======== Listed records

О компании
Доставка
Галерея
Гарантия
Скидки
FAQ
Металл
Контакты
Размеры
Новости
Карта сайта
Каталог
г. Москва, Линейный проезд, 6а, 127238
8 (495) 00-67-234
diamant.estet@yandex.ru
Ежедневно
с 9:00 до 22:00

================

• Goal of the exercise: Write out every line of the data again, exactly as it reads.

• The completed task:
О компании
Доставка
Галерея
Гарантия
Скидки
FAQ
Металл
Контакты
Размеры
Новости
Карта сайта
Каталог
г. Москва, Линейный проезд, 6а, 127238
8 (495) 00-67-234
diamant.estet@yandex.ru
Ежедневно
с 9:00 до 22:00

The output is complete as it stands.